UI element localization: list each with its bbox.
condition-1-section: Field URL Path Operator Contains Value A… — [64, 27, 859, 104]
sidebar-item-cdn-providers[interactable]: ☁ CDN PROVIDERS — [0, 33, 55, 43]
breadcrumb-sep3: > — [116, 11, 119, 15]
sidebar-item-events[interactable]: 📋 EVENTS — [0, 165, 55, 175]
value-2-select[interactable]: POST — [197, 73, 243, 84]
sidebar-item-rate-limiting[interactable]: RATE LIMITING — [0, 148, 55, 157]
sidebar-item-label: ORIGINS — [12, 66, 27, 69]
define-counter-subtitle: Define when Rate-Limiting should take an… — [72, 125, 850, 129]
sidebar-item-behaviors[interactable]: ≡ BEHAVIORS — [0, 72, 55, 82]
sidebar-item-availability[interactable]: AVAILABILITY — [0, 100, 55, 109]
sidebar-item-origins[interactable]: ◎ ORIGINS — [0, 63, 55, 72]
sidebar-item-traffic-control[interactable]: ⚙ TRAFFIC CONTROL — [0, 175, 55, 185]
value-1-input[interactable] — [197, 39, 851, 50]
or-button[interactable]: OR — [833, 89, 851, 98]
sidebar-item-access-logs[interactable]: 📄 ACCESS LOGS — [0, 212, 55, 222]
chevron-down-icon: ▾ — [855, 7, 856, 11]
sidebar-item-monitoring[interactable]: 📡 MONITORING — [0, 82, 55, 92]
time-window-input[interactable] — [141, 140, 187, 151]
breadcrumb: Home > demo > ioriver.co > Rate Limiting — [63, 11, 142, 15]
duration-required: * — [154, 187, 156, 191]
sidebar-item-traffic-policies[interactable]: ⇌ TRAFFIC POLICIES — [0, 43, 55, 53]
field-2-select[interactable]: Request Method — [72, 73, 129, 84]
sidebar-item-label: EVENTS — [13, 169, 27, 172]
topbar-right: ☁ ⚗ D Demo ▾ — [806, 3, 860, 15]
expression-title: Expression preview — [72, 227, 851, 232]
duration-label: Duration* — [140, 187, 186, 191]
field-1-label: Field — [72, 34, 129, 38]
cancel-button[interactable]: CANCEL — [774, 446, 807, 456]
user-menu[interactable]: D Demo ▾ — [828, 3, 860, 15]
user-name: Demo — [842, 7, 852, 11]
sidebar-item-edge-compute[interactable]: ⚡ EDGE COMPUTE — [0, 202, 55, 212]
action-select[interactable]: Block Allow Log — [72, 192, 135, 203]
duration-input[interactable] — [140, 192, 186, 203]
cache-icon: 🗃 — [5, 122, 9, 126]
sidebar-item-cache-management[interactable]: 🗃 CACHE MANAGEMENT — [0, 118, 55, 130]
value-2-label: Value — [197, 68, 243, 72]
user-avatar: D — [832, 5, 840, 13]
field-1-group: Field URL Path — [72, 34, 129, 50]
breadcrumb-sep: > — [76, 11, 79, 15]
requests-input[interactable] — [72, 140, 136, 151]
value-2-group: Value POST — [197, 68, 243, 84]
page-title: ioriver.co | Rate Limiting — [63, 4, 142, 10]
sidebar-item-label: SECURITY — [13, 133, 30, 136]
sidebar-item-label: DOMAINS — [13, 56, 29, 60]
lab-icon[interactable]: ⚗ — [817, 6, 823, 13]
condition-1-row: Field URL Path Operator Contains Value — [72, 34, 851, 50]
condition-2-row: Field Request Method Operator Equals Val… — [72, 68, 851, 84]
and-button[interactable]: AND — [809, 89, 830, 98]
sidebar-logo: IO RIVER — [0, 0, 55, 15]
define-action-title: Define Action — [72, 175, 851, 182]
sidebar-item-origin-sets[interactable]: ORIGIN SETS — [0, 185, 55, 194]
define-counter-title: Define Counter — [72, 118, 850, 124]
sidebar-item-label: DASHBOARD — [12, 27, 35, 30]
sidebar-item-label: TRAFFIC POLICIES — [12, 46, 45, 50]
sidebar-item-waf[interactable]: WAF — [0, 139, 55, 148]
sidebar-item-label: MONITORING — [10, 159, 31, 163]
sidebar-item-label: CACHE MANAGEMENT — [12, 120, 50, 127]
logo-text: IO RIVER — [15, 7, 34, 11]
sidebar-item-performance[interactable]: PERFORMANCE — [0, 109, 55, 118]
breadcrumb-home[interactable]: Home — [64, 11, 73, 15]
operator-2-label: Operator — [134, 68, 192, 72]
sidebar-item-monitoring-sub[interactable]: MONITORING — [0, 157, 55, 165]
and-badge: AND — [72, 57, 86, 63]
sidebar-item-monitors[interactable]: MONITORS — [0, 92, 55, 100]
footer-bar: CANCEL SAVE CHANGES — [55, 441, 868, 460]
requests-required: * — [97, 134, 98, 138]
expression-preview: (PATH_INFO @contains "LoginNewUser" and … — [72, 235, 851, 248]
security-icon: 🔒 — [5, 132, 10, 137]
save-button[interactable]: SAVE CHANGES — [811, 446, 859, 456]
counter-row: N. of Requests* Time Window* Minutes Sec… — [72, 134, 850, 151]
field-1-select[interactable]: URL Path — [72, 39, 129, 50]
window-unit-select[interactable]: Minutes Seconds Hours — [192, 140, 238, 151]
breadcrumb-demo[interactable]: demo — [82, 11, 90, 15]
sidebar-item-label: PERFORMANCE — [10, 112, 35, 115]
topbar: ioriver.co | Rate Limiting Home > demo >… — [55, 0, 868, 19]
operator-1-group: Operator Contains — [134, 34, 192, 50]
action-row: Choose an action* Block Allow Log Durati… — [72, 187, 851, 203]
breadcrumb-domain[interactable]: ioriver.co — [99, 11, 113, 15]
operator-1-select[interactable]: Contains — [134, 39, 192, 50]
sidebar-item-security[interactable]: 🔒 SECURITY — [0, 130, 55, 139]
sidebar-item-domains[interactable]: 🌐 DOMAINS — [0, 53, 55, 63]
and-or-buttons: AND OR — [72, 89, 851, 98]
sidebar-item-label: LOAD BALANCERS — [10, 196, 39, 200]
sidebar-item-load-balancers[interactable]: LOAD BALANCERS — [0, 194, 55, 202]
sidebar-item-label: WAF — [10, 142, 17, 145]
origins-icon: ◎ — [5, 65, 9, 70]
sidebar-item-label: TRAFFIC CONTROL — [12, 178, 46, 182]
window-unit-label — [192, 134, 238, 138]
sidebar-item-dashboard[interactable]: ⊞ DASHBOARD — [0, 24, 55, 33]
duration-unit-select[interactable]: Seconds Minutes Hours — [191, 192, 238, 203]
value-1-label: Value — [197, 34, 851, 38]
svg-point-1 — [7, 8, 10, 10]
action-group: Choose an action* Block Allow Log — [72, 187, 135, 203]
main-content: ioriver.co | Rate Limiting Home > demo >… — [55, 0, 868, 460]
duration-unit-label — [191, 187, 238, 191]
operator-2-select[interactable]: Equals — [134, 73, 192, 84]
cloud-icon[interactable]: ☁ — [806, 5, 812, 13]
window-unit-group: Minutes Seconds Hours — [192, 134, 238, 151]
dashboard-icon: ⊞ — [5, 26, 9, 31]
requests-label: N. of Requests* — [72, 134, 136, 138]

▶ _Instructions for the task_: Only an exact transcription of all the records above counts as an answer.

▶ _Answer space_:
UI element localization: list each with its bbox.
condition-1-section: Field URL Path Operator Contains Value A… — [64, 27, 859, 104]
sidebar-item-cdn-providers[interactable]: ☁ CDN PROVIDERS — [0, 33, 55, 43]
breadcrumb-sep3: > — [116, 11, 119, 15]
sidebar-item-events[interactable]: 📋 EVENTS — [0, 165, 55, 175]
value-2-select[interactable]: POST — [197, 73, 243, 84]
sidebar-item-rate-limiting[interactable]: RATE LIMITING — [0, 148, 55, 157]
sidebar-item-label: ORIGINS — [12, 66, 27, 69]
define-counter-subtitle: Define when Rate-Limiting should take an… — [72, 125, 850, 129]
sidebar-item-behaviors[interactable]: ≡ BEHAVIORS — [0, 72, 55, 82]
sidebar-item-availability[interactable]: AVAILABILITY — [0, 100, 55, 109]
sidebar-item-origins[interactable]: ◎ ORIGINS — [0, 63, 55, 72]
sidebar-item-traffic-control[interactable]: ⚙ TRAFFIC CONTROL — [0, 175, 55, 185]
value-1-input[interactable] — [197, 39, 851, 50]
or-button[interactable]: OR — [833, 89, 851, 98]
sidebar-item-access-logs[interactable]: 📄 ACCESS LOGS — [0, 212, 55, 222]
chevron-down-icon: ▾ — [855, 7, 856, 11]
sidebar-item-monitoring[interactable]: 📡 MONITORING — [0, 82, 55, 92]
time-window-input[interactable] — [141, 140, 187, 151]
breadcrumb: Home > demo > ioriver.co > Rate Limiting — [63, 11, 142, 15]
duration-required: * — [154, 187, 156, 191]
sidebar-item-traffic-policies[interactable]: ⇌ TRAFFIC POLICIES — [0, 43, 55, 53]
field-2-select[interactable]: Request Method — [72, 73, 129, 84]
sidebar-item-label: EVENTS — [13, 169, 27, 172]
topbar-right: ☁ ⚗ D Demo ▾ — [806, 3, 860, 15]
expression-title: Expression preview — [72, 227, 851, 232]
duration-label: Duration* — [140, 187, 186, 191]
field-1-label: Field — [72, 34, 129, 38]
cancel-button[interactable]: CANCEL — [774, 446, 807, 456]
user-menu[interactable]: D Demo ▾ — [828, 3, 860, 15]
user-name: Demo — [842, 7, 852, 11]
sidebar-item-edge-compute[interactable]: ⚡ EDGE COMPUTE — [0, 202, 55, 212]
action-select[interactable]: Block Allow Log — [72, 192, 135, 203]
duration-input[interactable] — [140, 192, 186, 203]
cache-icon: 🗃 — [5, 122, 9, 126]
sidebar-item-cache-management[interactable]: 🗃 CACHE MANAGEMENT — [0, 118, 55, 130]
value-2-label: Value — [197, 68, 243, 72]
user-avatar: D — [832, 5, 840, 13]
field-1-group: Field URL Path — [72, 34, 129, 50]
breadcrumb-sep: > — [76, 11, 79, 15]
requests-input[interactable] — [72, 140, 136, 151]
value-2-group: Value POST — [197, 68, 243, 84]
page-title: ioriver.co | Rate Limiting — [63, 4, 142, 10]
sidebar-item-label: SECURITY — [13, 133, 30, 136]
sidebar-item-label: DOMAINS — [13, 56, 29, 60]
lab-icon[interactable]: ⚗ — [817, 6, 823, 13]
condition-1-row: Field URL Path Operator Contains Value — [72, 34, 851, 50]
condition-2-row: Field Request Method Operator Equals Val… — [72, 68, 851, 84]
and-button[interactable]: AND — [809, 89, 830, 98]
sidebar-logo: IO RIVER — [0, 0, 55, 15]
define-action-title: Define Action — [72, 175, 851, 182]
sidebar-item-origin-sets[interactable]: ORIGIN SETS — [0, 185, 55, 194]
define-counter-title: Define Counter — [72, 118, 850, 124]
sidebar-item-label: DASHBOARD — [12, 27, 35, 30]
sidebar-item-label: TRAFFIC POLICIES — [12, 46, 45, 50]
sidebar-item-waf[interactable]: WAF — [0, 139, 55, 148]
sidebar-item-label: MONITORING — [10, 159, 31, 163]
sidebar-item-label: CACHE MANAGEMENT — [12, 120, 50, 127]
logo-text: IO RIVER — [15, 7, 34, 11]
sidebar-item-performance[interactable]: PERFORMANCE — [0, 109, 55, 118]
breadcrumb-home[interactable]: Home — [64, 11, 73, 15]
operator-2-label: Operator — [134, 68, 192, 72]
sidebar-item-monitoring-sub[interactable]: MONITORING — [0, 157, 55, 165]
and-badge: AND — [72, 57, 86, 63]
sidebar-item-monitors[interactable]: MONITORS — [0, 92, 55, 100]
footer-bar: CANCEL SAVE CHANGES — [55, 441, 868, 460]
requests-required: * — [97, 134, 98, 138]
expression-preview: (PATH_INFO @contains "LoginNewUser" and … — [72, 235, 851, 248]
security-icon: 🔒 — [5, 132, 10, 137]
save-button[interactable]: SAVE CHANGES — [811, 446, 859, 456]
counter-row: N. of Requests* Time Window* Minutes Sec… — [72, 134, 850, 151]
field-1-select[interactable]: URL Path — [72, 39, 129, 50]
window-unit-select[interactable]: Minutes Seconds Hours — [192, 140, 238, 151]
breadcrumb-demo[interactable]: demo — [82, 11, 90, 15]
sidebar-item-label: PERFORMANCE — [10, 112, 35, 115]
topbar: ioriver.co | Rate Limiting Home > demo >… — [55, 0, 868, 19]
operator-1-group: Operator Contains — [134, 34, 192, 50]
action-row: Choose an action* Block Allow Log Durati… — [72, 187, 851, 203]
breadcrumb-domain[interactable]: ioriver.co — [99, 11, 113, 15]
operator-1-select[interactable]: Contains — [134, 39, 192, 50]
sidebar-item-security[interactable]: 🔒 SECURITY — [0, 130, 55, 139]
sidebar-item-domains[interactable]: 🌐 DOMAINS — [0, 53, 55, 63]
and-or-buttons: AND OR — [72, 89, 851, 98]
sidebar-item-label: LOAD BALANCERS — [10, 196, 39, 200]
sidebar-item-load-balancers[interactable]: LOAD BALANCERS — [0, 194, 55, 202]
sidebar-item-label: WAF — [10, 142, 17, 145]
origins-icon: ◎ — [5, 65, 9, 70]
sidebar-item-label: TRAFFIC CONTROL — [12, 178, 46, 182]
window-unit-label — [192, 134, 238, 138]
sidebar-item-dashboard[interactable]: ⊞ DASHBOARD — [0, 24, 55, 33]
duration-unit-select[interactable]: Seconds Minutes Hours — [191, 192, 238, 203]
value-1-label: Value — [197, 34, 851, 38]
svg-point-1 — [7, 8, 10, 10]
action-group: Choose an action* Block Allow Log — [72, 187, 135, 203]
main-content: ioriver.co | Rate Limiting Home > demo >… — [55, 0, 868, 460]
duration-unit-label — [191, 187, 238, 191]
operator-2-select[interactable]: Equals — [134, 73, 192, 84]
cloud-icon[interactable]: ☁ — [806, 5, 812, 13]
window-unit-group: Minutes Seconds Hours — [192, 134, 238, 151]
dashboard-icon: ⊞ — [5, 26, 9, 31]
requests-label: N. of Requests* — [72, 134, 136, 138]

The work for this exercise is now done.